Using a protein powder is one of the first things folks do when they “commit” themselves to weight training. I get it. There’s a certain affirmation that is contrived from scooping that powder into a smoothie, glass of milk or if you have some real gumption, water.


But is it worth it? This depends on who you are or whom you ask.

Personally, I’ve been a "user" in the past, but I haven’t touched protein powder in a couple years. Important to mention is that my goals regarding muscular development and strength gains have not waivered. Thus, these things have nothing to do with my discontinuation.

And though the title of this article may propose otherwise, in truth, protein powders have several benefits and very few cons. However, if you’re going to spend hard-earned money on something, it had better be worth it.

This installment on protein powders will play the role of devil’s advocate. Soon, I’ll post another article annotating why you should use protein powder.
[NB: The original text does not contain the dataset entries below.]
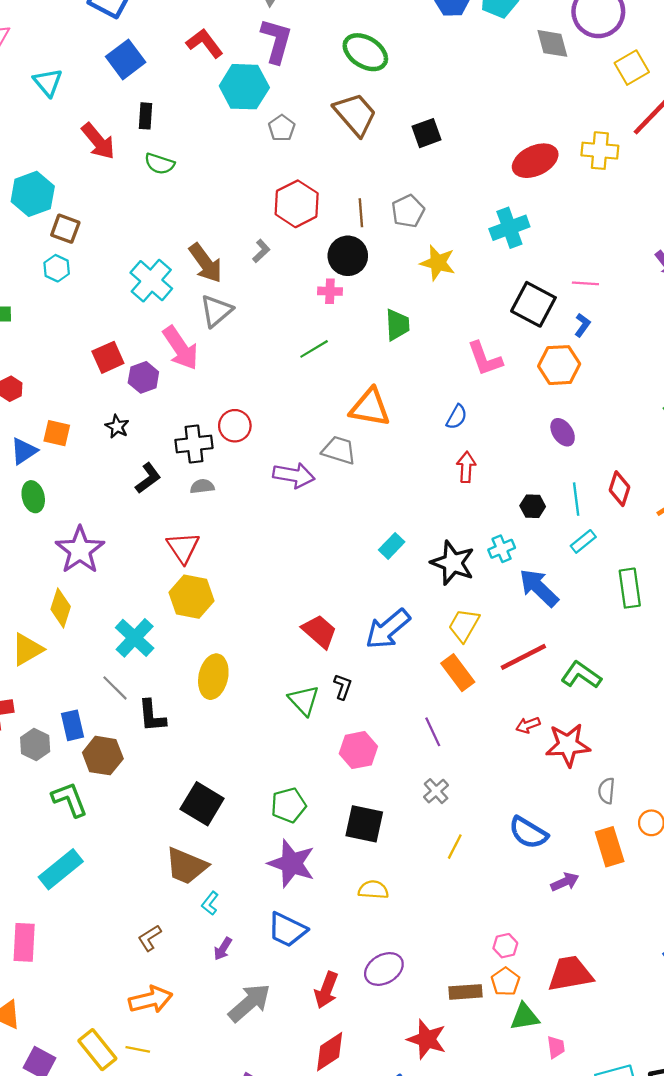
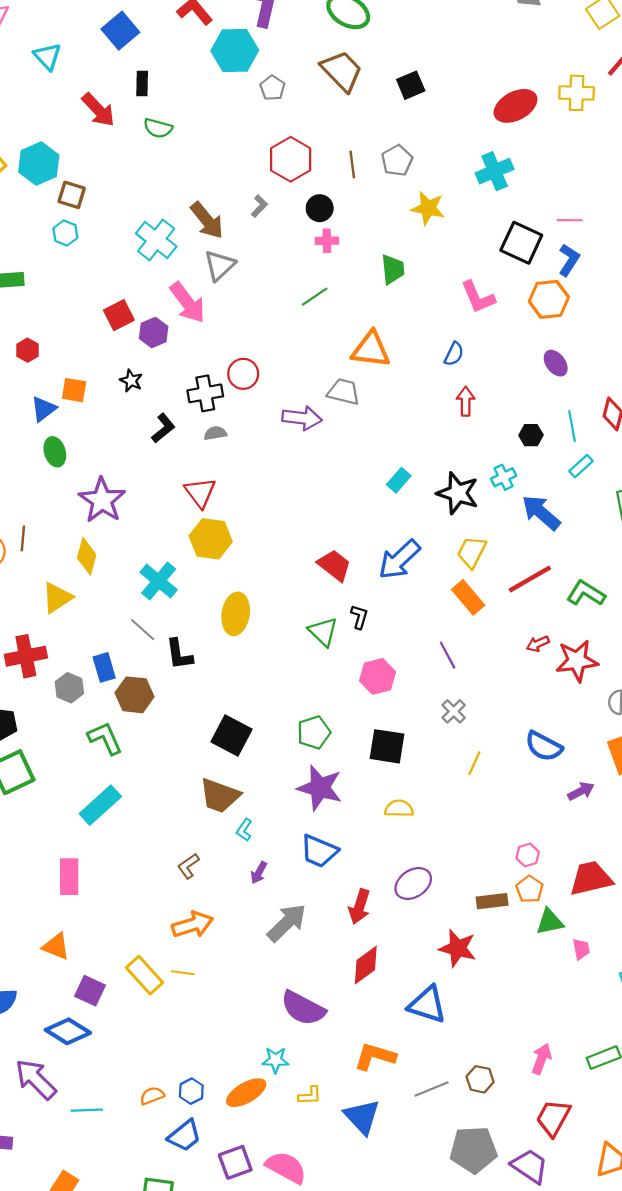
black circle: (348, 256) -> (320, 208), moved, size x0.7
blue L-shape: (582, 325) -> (569, 260), size x1.4

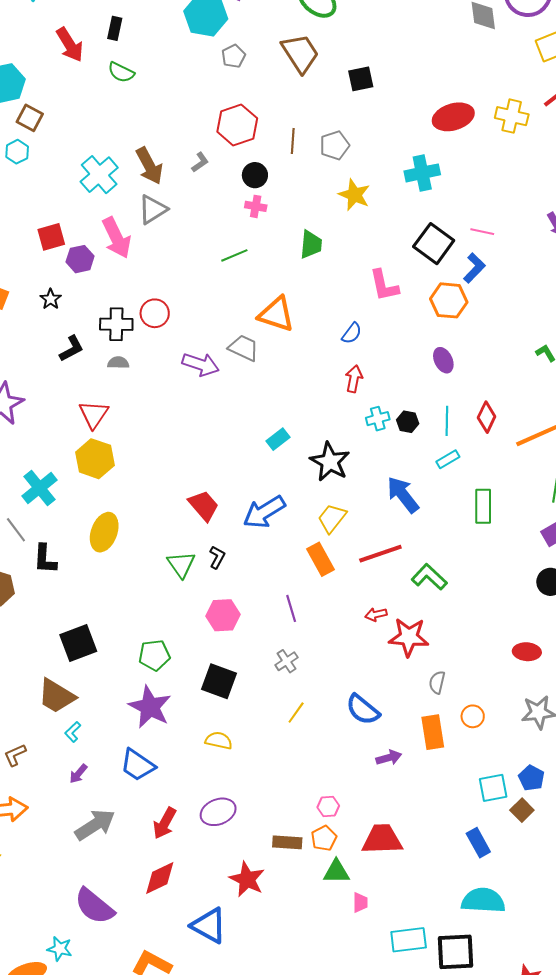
cyan cross: (504, 477) -> (378, 419), moved
black square: (231, 736) -> (78, 643), turned 30

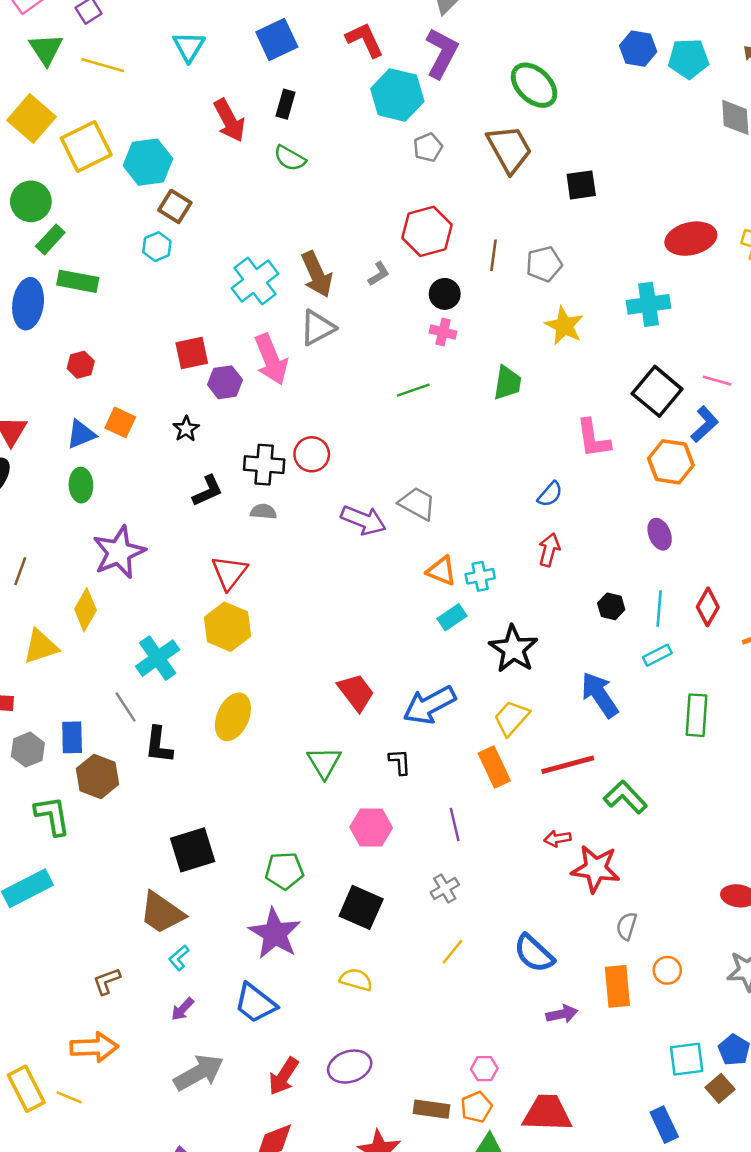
orange triangle: (276, 314) -> (441, 571), moved, size x0.7
cyan cross: (378, 419) -> (480, 576), moved
black L-shape: (217, 557) -> (400, 762), moved, turned -35

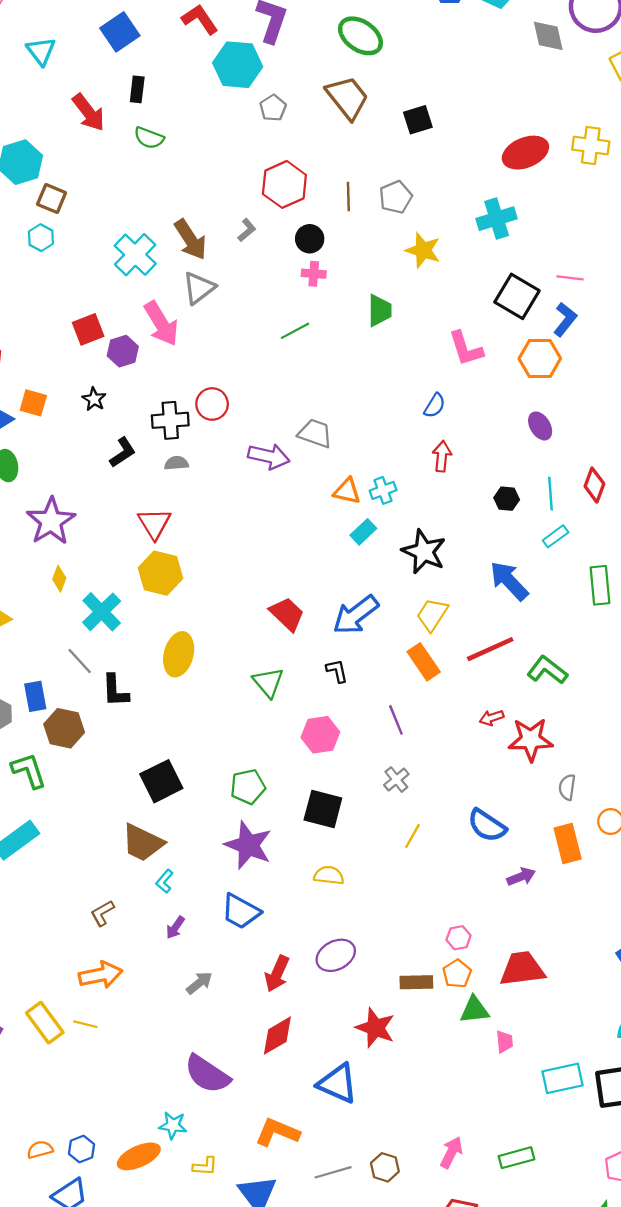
yellow diamond: (85, 610) -> (59, 579), moved, size x0.7
gray arrow: (199, 1073) -> (199, 983), size x0.6

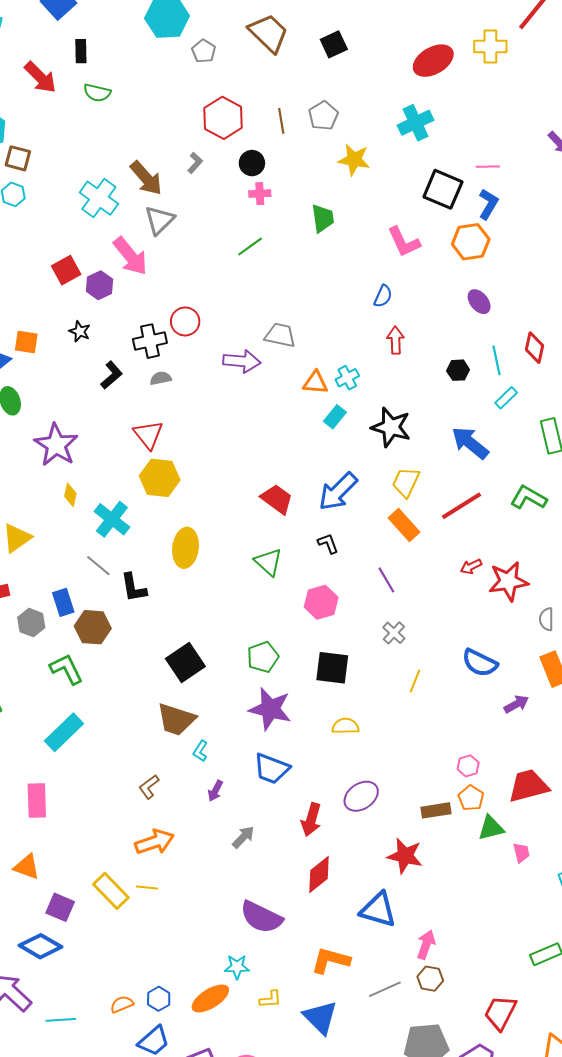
green L-shape: (547, 670) -> (529, 498), moved
pink arrow: (451, 1152) -> (426, 945), moved

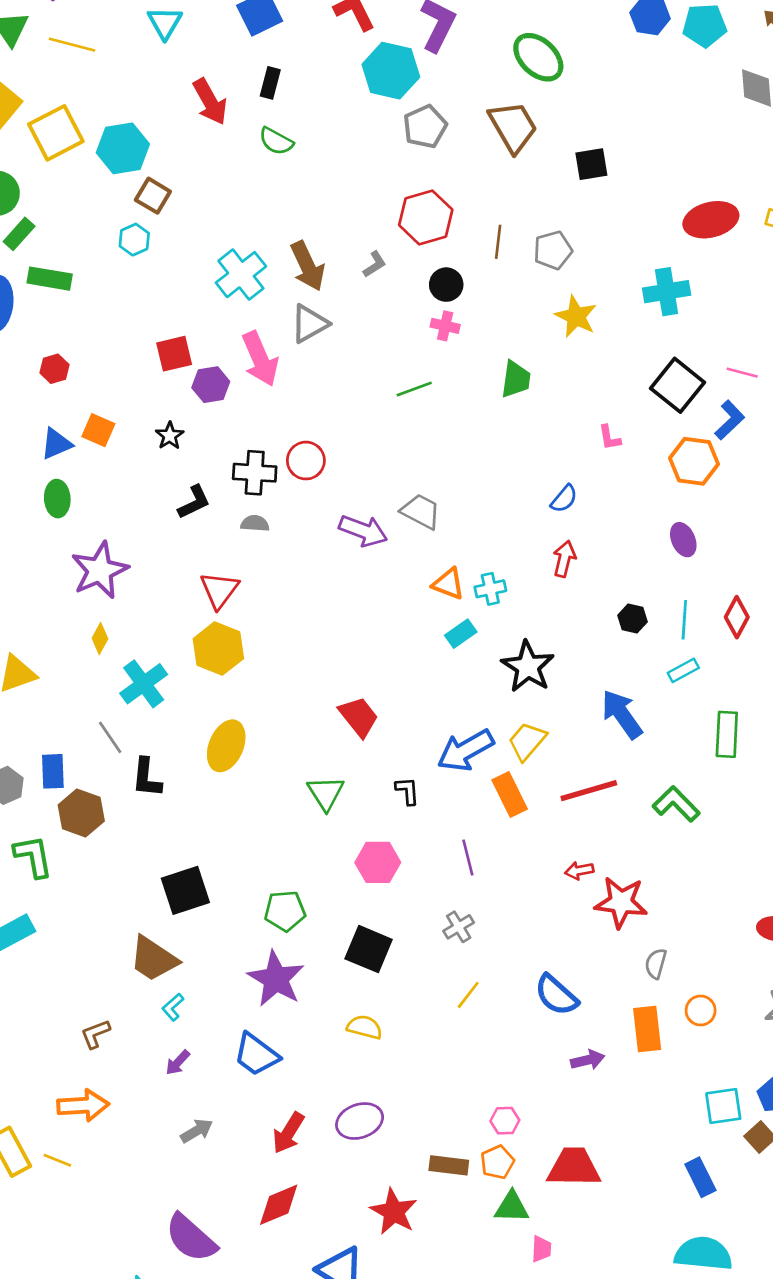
gray pentagon: (204, 51) -> (425, 127), size x1.4
pink L-shape: (404, 242) -> (610, 438), size x0.6
blue arrow: (338, 492) -> (466, 750), moved

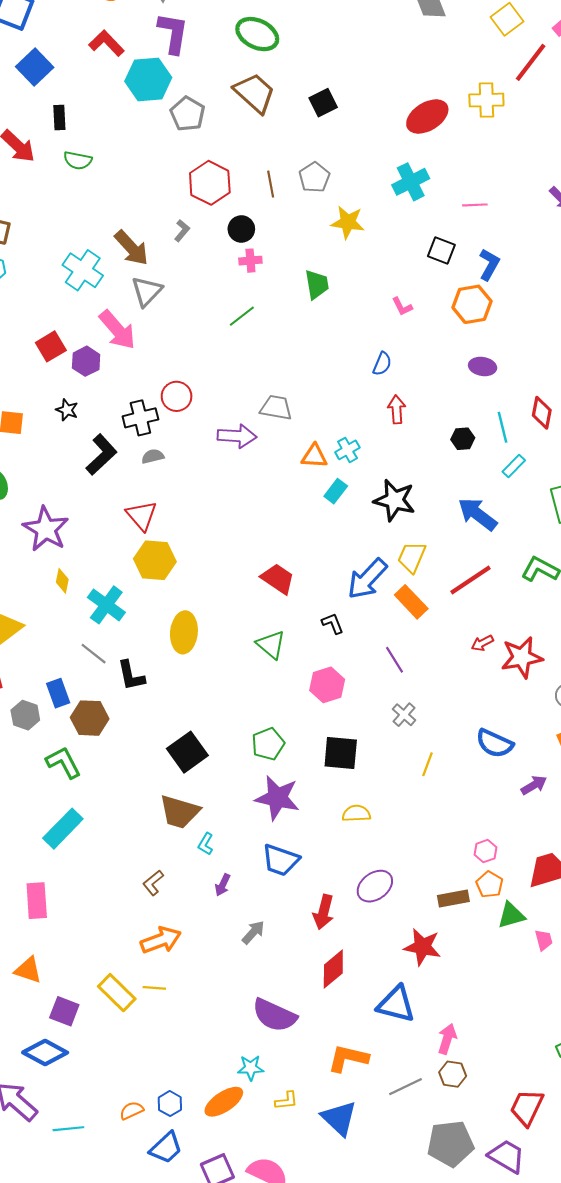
pink line: (742, 373) -> (475, 205), moved
black square: (678, 385) -> (441, 250), size x0.7
black L-shape: (194, 502) -> (101, 455), size x1.4
purple ellipse: (683, 540) -> (483, 367), turned -40

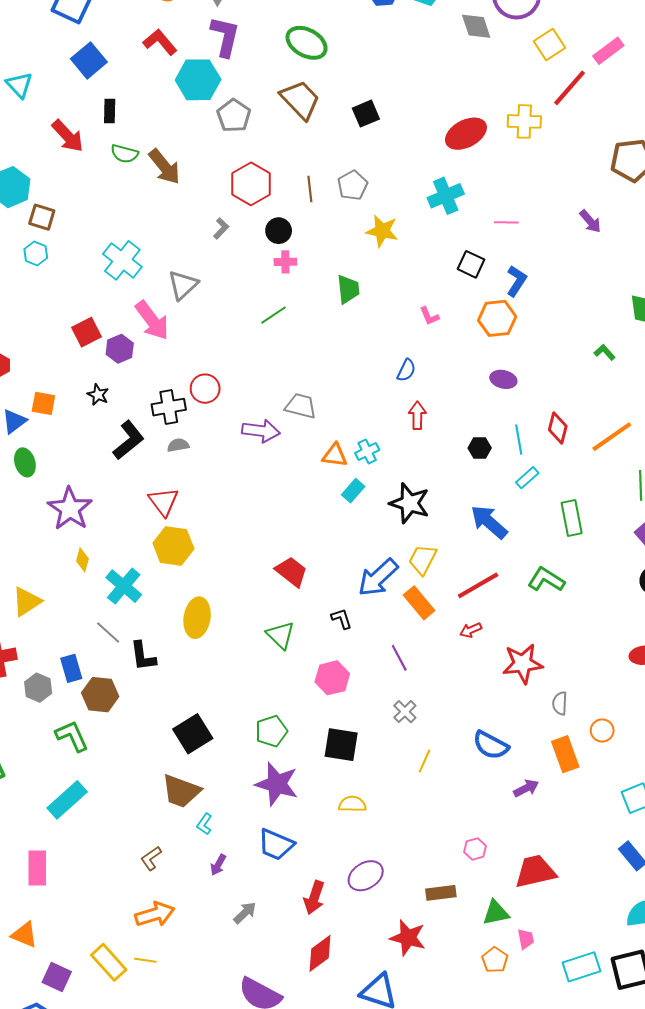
brown arrow: (131, 248) -> (165, 167), moved
red arrow: (482, 643) -> (471, 630), moved
orange pentagon: (489, 885) -> (495, 960), moved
But for now, why shouldn't you be using protein powder? Read on to find out.

Weight Loss

I have to get this one out of the way. Supplementing with a protein powder to lose weight is definitively backwards. Like any other food, protein powder has a caloric value, and though this value isn’t typically high, the satiation: calorie ratio is poor. This is for several reasons but namely because protein powder lacks volume.
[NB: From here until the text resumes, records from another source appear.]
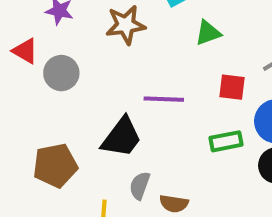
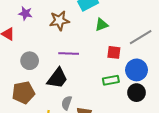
gray circle: (61, 73) -> (30, 61), moved
purple line: (164, 99) -> (69, 54), moved

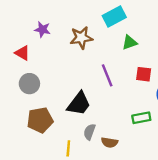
purple line: (69, 54) -> (107, 75), moved, turned 66
gray circle: (30, 61) -> (29, 84), moved
green rectangle: (111, 80) -> (141, 118), moved

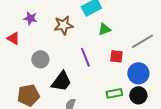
gray circle: (29, 84) -> (40, 59), moved

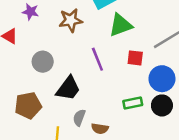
green triangle: (104, 29) -> (121, 25), size x1.5

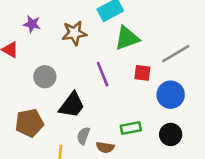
green rectangle: (133, 103) -> (131, 128), moved
black circle: (162, 105) -> (171, 134), moved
As we know, the name of the weight loss game is a caloric deficit, so don’t make it more difficult on yourself by consuming non-filling foods. This goes for substituting protein powder into a food recipe and adding it to shakes, an already non-filling calorie option.

You can see why this strategy is backwards. Protein shakes ARE NOT a good substitute for real food. They're not.

It’s Imperative

When I was 20 years old, I took great pride in filling my shaker bottle up with whole milk along with two scoops of protein powder. Sometimes I'd even throw some raw oats in there, but hell, it was 2014. In my head, I was Bugs Bunny drinking Michael’s Secret Stuff. If this reference doesn’t resonate, then check this link…

But I get it. That super fit guy or girl you want to emulate is using protein powder, so why shouldn’t you? After all, it must be imperative.

For all intents and purposes, protein is protein. Yes, there are some miniscule differences between animal proteins, plant proteins, whey proteins, etc., but I’d focus on the amount of protein you’re consuming before the source. Therefore, if you don’t like protein shakes or protein pancakes (S/O Instagram), don’t consume them. They are by no means imperative to achieving any sort of physical or performance-related goal.

Digestion Issues

A common complaint regarding protein powder is its toughness on the stomach. I don’t believe this point needs lengthy validation, but suffice it to say that the cost (benefit of supplementing protein powder) is skewed out of your favor if frequent trips to the bathroom are required.

There you have it. I should also mention that not all protein powders are created equally. Often times, people find that an organic protein is easier on their stomach and may even taste better too. However, they’re usually more expensive.

Thanks for reading, and thank you to everyone who’s been subscribing.